Aguentei três meses. Eu precisava daquele dinheiro. De manhã à noite, maus-tratos. Mas, quando ele, por prazer, soltou os dois cachorros pit bull e os atiçou, e me vi sendo abocanhado nas canelas pelos monstros, e ele rindo, rindo, saltitando como se dançasse uma ciranda, resolvi partir, com as canelas enfaixadas. Estava farto de o aturar. Mas ele entrou no meu quarto sorrateiro implorando que ficasse, que perdoasse sua rabugice e loucura, que logo morreria… Resolvi tolerá-lo por uns dias.

Era birrento. Jogava os remédios nas paredes, quebrando os copos de vidro com água. Depois de meia dúzia de copos quebrados, achei uma caneca de alumínio e ela já se achava bem amassada, de tanto que ele jogava nas paredes. Eu já não era Valêncio, mas burro, girafa, porco, camelo, asno, sucuri, cascavel, idiota, mula sem cabeça… Eu nem ligava. O que me deixava maluco era a falta de informação. Não havia internet, sinal de celular, o velho quebrara a televisão com o porrete porque não concordara com o apresentador, espatifara o rádio e os vizinhos moravam a léguas, e os amigos simplesmente haviam desaparecido. Eu ficava, aos poucos, ansioso e neurótico. Uma preta velha vinha uma vez por semana lavar as roupas e varrer a casa. Também era destratada e humilhada. Ela se defendia, benzendo-se: “Sai, sinhô diabu!” Tinha as pernas gordas marcadas com duas bocarras dos pit bull.

Arthurzão raramente se mostrava piedoso. A doença o roía feito soda. Em mim, a paciência se esgotara. Só havia um fermento de ódio e aversão. Eu o segurava para não explodir. Mas era uma questão de gota d’água.
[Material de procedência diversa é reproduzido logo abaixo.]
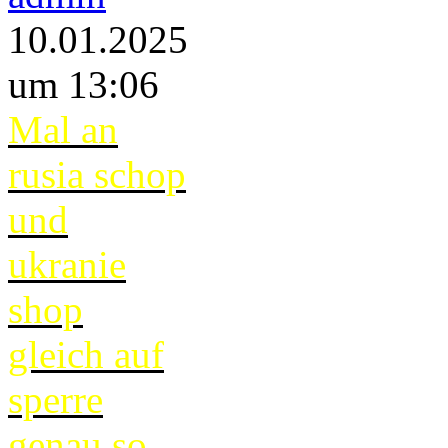
10.01.2025
um 13:06
Mal an
rusia schop
und
ukranie
shop
gleich auf
sperre
genau so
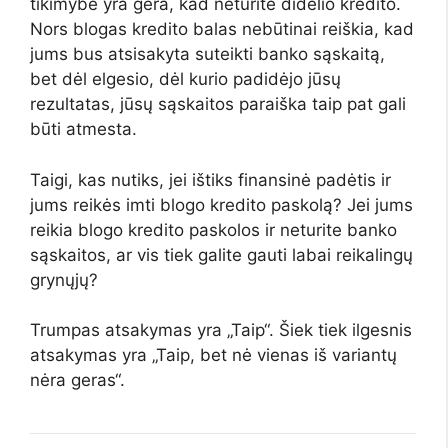
tikimybė yra gera, kad neturite didelio kredito.
Nors blogas kredito balas nebūtinai reiškia, kad
jums bus atsisakyta suteikti banko sąskaitą,
bet dėl ​​elgesio, dėl kurio padidėjo jūsų
rezultatas, jūsų sąskaitos paraiška taip pat gali
būti atmesta.
Taigi, kas nutiks, jei ištiks finansinė padėtis ir
jums reikės imti blogo kredito paskolą? Jei jums
reikia blogo kredito paskolos ir neturite banko
sąskaitos, ar vis tiek galite gauti labai reikalingų
grynųjų?
Trumpas atsakymas yra „Taip“. Šiek tiek ilgesnis
atsakymas yra „Taip, bet nė vienas iš variantų
nėra geras“.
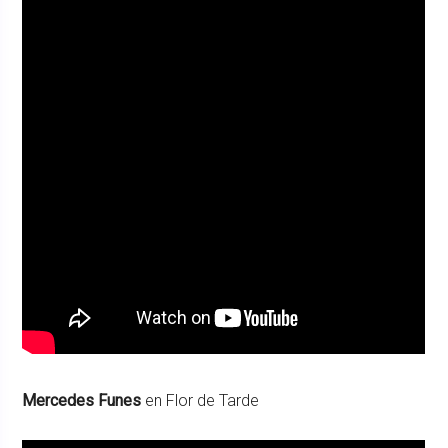
Mercedes Funes
en Flor de Tarde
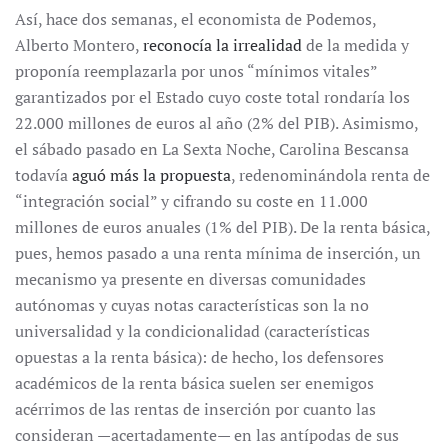
Así, hace dos semanas, el economista de Podemos,
Alberto Montero,
reconocía la irrealidad
de la medida y
proponía reemplazarla por unos “mínimos vitales”
garantizados por el Estado cuyo coste total rondaría los
22.000 millones de euros al año (2% del PIB). Asimismo,
el sábado pasado en La Sexta Noche, Carolina Bescansa
todavía
aguó más la propuesta
, redenominándola renta de
“integración social” y cifrando su coste en 11.000
millones de euros anuales (1% del PIB). De la renta básica,
pues, hemos pasado a una renta mínima de inserción, un
mecanismo ya presente en diversas comunidades
autónomas y cuyas notas características son la no
universalidad y la condicionalidad (características
opuestas a la renta básica): de hecho, los defensores
académicos de la renta básica suelen ser enemigos
acérrimos de las rentas de inserción por cuanto las
consideran —acertadamente— en las antípodas de sus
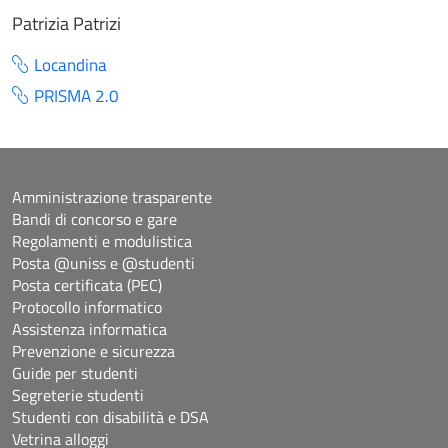
Patrizia Patrizi
Locandina
PRISMA 2.0
Amministrazione trasparente
Bandi di concorso e gare
Regolamenti e modulistica
Posta @uniss e @studenti
Posta certificata (PEC)
Protocollo informatico
Assistenza informatica
Prevenzione e sicurezza
Guide per studenti
Segreterie studenti
Studenti con disabilità e DSA
Vetrina alloggi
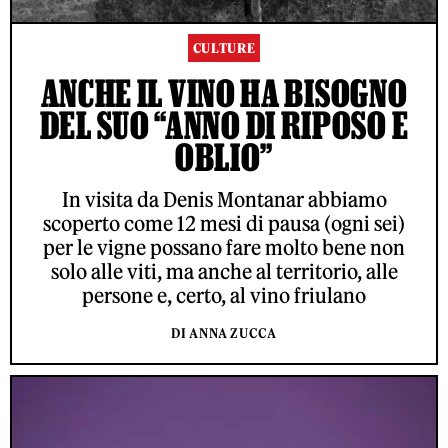
CULTURE
ANCHE IL VINO HA BISOGNO
DEL SUO “ANNO DI RIPOSO E
OBLIO”
In visita da Denis Montanar abbiamo
scoperto come 12 mesi di pausa (ogni sei)
per le vigne possano fare molto bene non
solo alle viti, ma anche al territorio, alle
persone e, certo, al vino friulano
DI ANNA ZUCCA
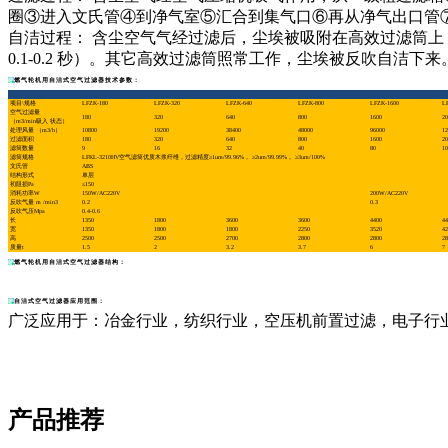
圈③进入文氏管④到净气室⑤汇合到集气口⑥再从净气出口管
自洁过程： 含尘空气气经过滤后，尘埃被吸附在高效过滤筒上，由
0.1-0.2 秒）。其它高效过滤筒照常工作，尘埃被反吹自洁下来
燃气轮机用自洁式空气过滤器技术参数：
项目\规格
LFZK-180
LFZK-320
LFZK-640
LFZK-800
LFZK-1600
L
空气过滤量
180
320
640
800
1600
20
（m3/min吸入 状态）
处理风量 （m3/h）
10800
19200
38400
48000
96000
12
过滤面积
180
320
640
800
1600
20
滤筒数量
9
16
32
40
80
10
滤筒规格
LFKL-3210HV空气滤筒优质木浆纤维，过滤精度≥1um/99.96%， ≥2um/99.99%， ≥3um/100%
文氏管
ABS
结构形式
单层
初阻损Pa
≤150
消耗功率W
150W/AC220V
200W/AC220V
反吹气量 m /min3
0.2
0.3
反吹气压Mpa
0.4-0.6
长
1350
1800
3600
3600
4400
44
宽
1350
1800
1800
2250
3520
42
高
2500
2500
2700
2800
2800
28
质量t
1.5
2
3.2
3.7
6
7
燃气轮机用自洁式空气过滤器结构：
自洁式空气过滤器应用范围：
广泛应用于：冶金行业，纺织行业，空压机前置过滤，电子行
产品推荐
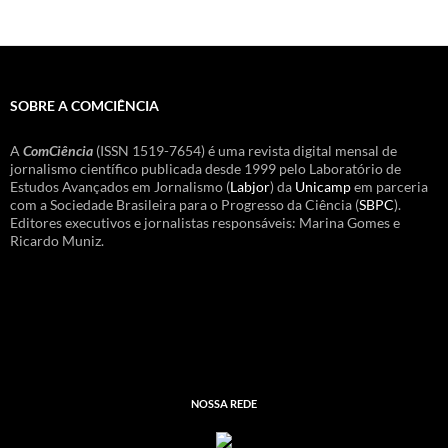
SOBRE A COMCIÊNCIA
A
ComCiência
(ISSN 1519-7654) é uma revista digital mensal de
jornalismo científico publicada desde 1999 pelo Laboratório de
Estudos Avançados em Jornalismo (
Labjor
) da
Unicamp
em parceria
com a Sociedade Brasileira para o Progresso da Ciência (
SBPC
).
Editores executivos e jornalistas responsáveis: Marina Gomes e
Ricardo Muniz.
NOSSA REDE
E ela chegou numa noite de dezembro, quase às vésperas de Natal. Á noite, fui levar-lhe na cama um prato de mingau com galinha ensopada e ele começou a me xingar de todos os nomes hediondos. Dei as costas e saí, enfurecido. Meia hora depois, levei as seis pílulas e a caneca de alumínio amassada, ele esbravejou, jogou tudo nas paredes e me xingou – gatuno, ladrão, mão de gato, asno, burro, camelo, idiota, vadio, traíra… Jogou o prato de mingau com galinha ensopada e me acertou no rosto, e começou a rir, a rir, a rir. Então, a cegueira me tomou: avancei sobre seu pescoço e fui apertando, apertando, os braços e pernas dele sacudindo-se, mas eu apertava mais, mais, mais, até que ele expirou. Recuei assustado. Corri para a sala, depois para o meu quarto. Queria dar nos pés o quanto antes. Se fugisse, entretanto, todos saberiam que eu era o assassino. Mais apavorado, voltei ao quarto do morto. Lá estavam as marcas de minhas mãos ao redor do pescoço. Tentei reanimá-lo. Em vão. Voltei à sala e a minha estupidez se agigantava. Em pouco tempo estava febril, delirando e ouvia vozes que vinham do terreiro. Será que ouvia gemido do morto, injúrias, algum sinal de vida? Mas não. Arrependia-me de ter aceito aquele emprego. Apodreceria atrás das grades. Se desse fim ao cadáver? Enterrá-lo no meio das pastagens? Teria que fugir e seria preso. De manhã cedo, antes que a preta velha chegasse para a faxina, eu teria que pedir socorro e avisar a polícia. Era o meu fim. O morto tinha razão: eu não passava de um camelo, um asno, um tanso, um idiota. O fim, o fim, o fim… e dormi de qualquer jeito na poltrona. Sonhei. Demônios me arrastavam e estavam conduzindo-me para uma enorme fogueira no meio de uma praça, e o povo delirava com aplausos. Então, quando estava para ser lançado à fogueira, acordei. Amanhecia. Ouvi passos e tóc-tóc-tóc de muleta pela casa e alguém me chamando rudemente:

– Valêêênnciiooo! Cadê o café? Ainda está dormindo, seu vagabundo!

Não acreditava no que via. Arregalei os olhos. Era o fantasma do velho, mas vivo, andando pela casa à minha caça. Pulei como mola do sofá, o corpo dolorido, enquanto ele me cutucava com a bengala. Era impossível. Ao redor de seu pescoço, viam-se as marcas de minhas mãos.

– Vá fazer o café, seu moleque!

Não se lembrava do que acontecera. Repetiram-se, durante o dia, todos os xingamentos. Era demais! Minha neurose não precisava de nenhuma gota d’água para explodir. Os nervos estavam em trapos. Os pit bull me olhavam enraivecidos. Até a preta velha me achou estranho. O que tem o sinhorzinho? Nada, respondi. Parece sapo morto.

À noite, quando ele se preparava para dormir, depois de tomar a sopa e engolir as seis pílulas, eu fugi como um ladrão no meio da noite. Nunca mais quis ser cuidador de velhos.